Hanya satu langkah kecil… tapi rasanya seperti jarak yang tak bisa dijembatani lagi.
— “Kamu salah paham,” katanya akhirnya. “Camille cuma—”
Aku tertawa kecil.
Bukan tawa bahagia.
Lebih seperti tawa orang yang akhirnya berhenti berharap.
— “Jangan,” potongku. “Jangan pakai kata itu lagi.”
Matanya menatapku, kali ini lebih gelisah.
Aku berdiri.
Mengambil kunci mobil dari meja.
Mengambil tas kecilku.
Dan tanpa melihat ke belakang, aku berkata:
— “Kamu benar satu hal, Adrian.”
Dia diam.
Aku melanjutkan:
— “Kamu memang tidak pernah suka memamerkan kehidupanmu di Facebook.”
Aku berhenti sejenak.
— “Karena kamu memang tidak pernah berniat menganggapku bagian dari hidup itu.”
Di luar, udara malam Jakarta terasa lebih dingin dari biasanya.
Aku masuk ke mobil, tapi tidak langsung menyalakan mesin.
Tanganku gemetar… bukan karena sedih lagi.
Tapi karena akhirnya aku mengerti sesuatu yang terlalu lama aku tolak.
Cinta bukan soal seberapa lama bertahan.
Tapi tentang siapa yang masih memilih untuk jujur saat tidak ada lagi yang bisa disembunyikan.
Di layar ponselku, muncul satu pesan terakhir dari Camille:
“Celine… kamu lihat semuanya ya?”
Aku tidak membalas.
Aku hanya menatap layar itu lama sekali.
Lalu… menghapus kontaknya.
Satu per satu.
Tanpa emosi.
Tanpa air mata.
Beberapa hari kemudian, berita tentang Adrian dan Camille mulai beredar di lingkaran sosial mereka.
Tapi aku tidak membaca semuanya.
Tidak lagi.
Karena untuk pertama kalinya dalam bertahun-tahun…
hidupku bukan lagi tentang menjadi orang yang “tidak dipilih”.
Studio kecil di Makati yang dulu hampir kuhilangkan akhirnya aku ambil kembali.
Tidak ada lagi nama Adrian di kontrak.
Tidak ada lagi janji yang menggantung di udara.
Hanya aku…
dan pekerjaan yang selama ini selalu menyelamatkanku tanpa pernah mengkhianatiku.

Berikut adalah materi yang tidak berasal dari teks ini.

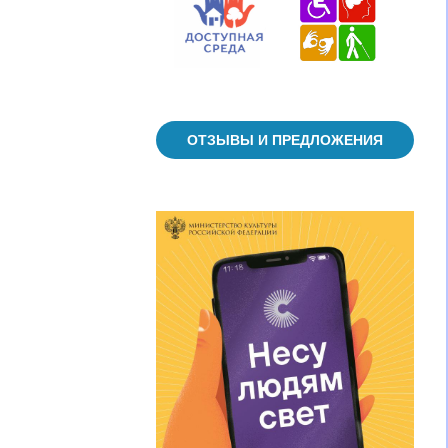
ОТЗЫВЫ И ПРЕДЛОЖЕНИЯ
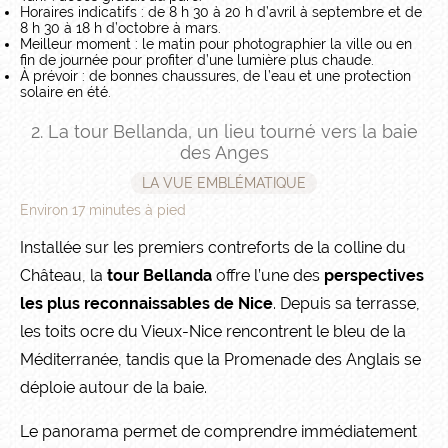
Horaires indicatifs : de 8 h 30 à 20 h d’avril à septembre et de
8 h 30 à 18 h d’octobre à mars.
Meilleur moment : le matin pour photographier la ville ou en
fin de journée pour profiter d’une lumière plus chaude.
À prévoir : de bonnes chaussures, de l’eau et une protection
solaire en été.
2. La tour Bellanda, un lieu tourné vers la baie
des Anges
LA VUE EMBLÉMATIQUE
Environ 17 minutes à pied
Installée sur les premiers contreforts de la colline du
Château, la
tour Bellanda
offre l’une des
perspectives
les plus reconnaissables de Nice
. Depuis sa terrasse,
les toits ocre du Vieux-Nice rencontrent le bleu de la
Méditerranée, tandis que la Promenade des Anglais se
déploie autour de la baie.
Le panorama permet de comprendre immédiatement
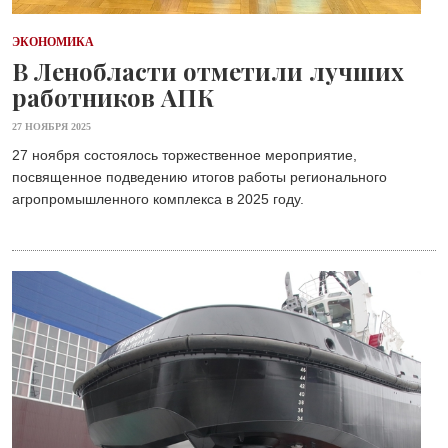
ЭКОНОМИКА
В Ленобласти отметили лучших
работников АПК
27 НОЯБРЯ 2025
27 ноября состоялось торжественное мероприятие,
посвященное подведению итогов работы регионального
агропромышленного комплекса в 2025 году.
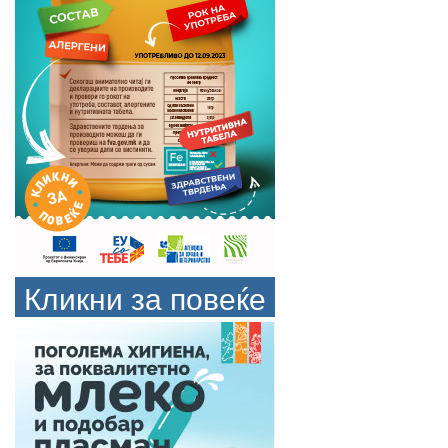
Кликни за повеќе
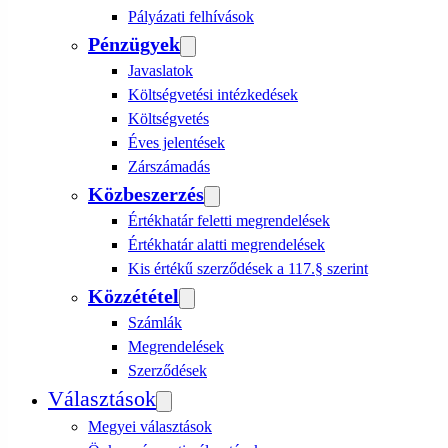
Pályázati felhívások
Pénzügyek
Javaslatok
Költségvetési intézkedések
Költségvetés
Éves jelentések
Zárszámadás
Közbeszerzés
Értékhatár feletti megrendelések
Értékhatár alatti megrendelések
Kis értékű szerződések a 117.§ szerint
Közzététel
Számlák
Megrendelések
Szerződések
Választások
Megyei választások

Suatu malam, saat lampu kota Manila berkelip di balik kaca studio, aku melihat bayanganku sendiri di cermin.
Bukan perempuan yang patah.
Bukan juga perempuan yang kalah.
Tapi seseorang yang akhirnya belajar berdiri tanpa harus diminta dipilih oleh siapa pun.
Dan untuk pertama kalinya…
aku tersenyum tanpa perlu alasan.
Di luar, dunia terus berjalan.
Tapi di dalam diriku, sesuatu yang lama mati akhirnya benar-benar selesai.
Bukan cinta.
Tapi ilusi tentangnya.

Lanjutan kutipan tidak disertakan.